Musical Activities for Toddlers and Preschoolers

Toddlers and preschoolers respond well to activities that allow them to experience the music and touch items to make a sound. At this level, it is less important that they learn theoretical concepts, and more important that they develop a healthy sense of experimentation for music. Activities that allow the child to touch materials that create sound will help them learn about music.


Rhythm activities help a child to learn about rhythm. Let him experiment with a hand drum and discover on his own how hitting the drum in different places creates different sounds. Once the experimentation is over, play a simple rhythm with just two notes. Let the child repeat the rhythm back to you and then add on an additional note to the rhythm. The rhythms don't have to be exact, but you should continually try and increase the complexity of the rhythm until the child can't play it back.


Listening exercises are useful for a child to develop his sense of pitch. Start by playing a note on the piano and ask if the note sounds high or low. Then play another pitch and ask if the note was higher or lower than the first pitch. Continue to bring the pitches closer together and have the child identify where each pitch falls in relation to the previous pitch. You can also ask the children to sing a note that is lower or higher than the pitch you played. Make sure to play the pitch within the child's range of singing.

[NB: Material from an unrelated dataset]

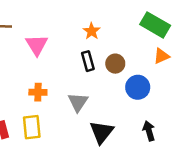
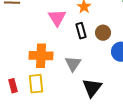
pink triangle: (37, 45) -> (57, 18), moved
orange cross: (38, 92) -> (41, 56), size x1.6

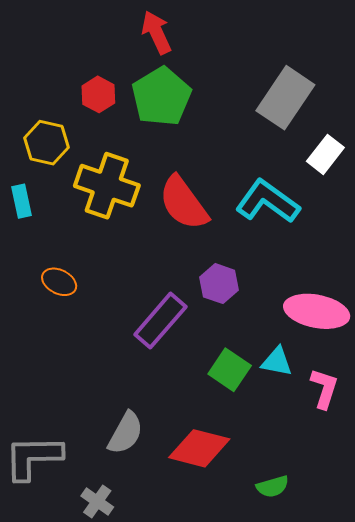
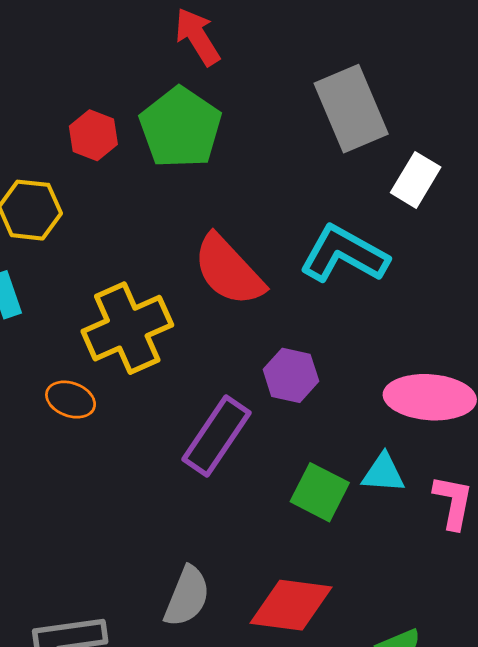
red arrow: (156, 32) -> (197, 37), moved
gray rectangle: (285, 98) -> (351, 109), turned -50
yellow cross: (107, 186) -> (127, 328), moved, turned -36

Singing along with a child is a great way to develop a sense of pitch and improve his memory. Choose songs that the child may already be familiar with. "Are You Sleeping" is a good song that most children either know or can learn quickly. Pick songs that are repetitive in nature and allow the child the opportunity to sing without having to worry too much about complex notes. To do this, choose songs that move by step, and avoid large leaps or skips.


Movement is an essential part of teaching children music. Play a familiar song with a steady beat, such as "Mary Had a Little Lamb." Walk around the room with your left foot hitting the floor on the first beat and the right foot hitting the floor on the second beat. Ask the child to mimic your movements so you can help her to learn about the beat in music. With practice, she will be able to sense the beat on her own.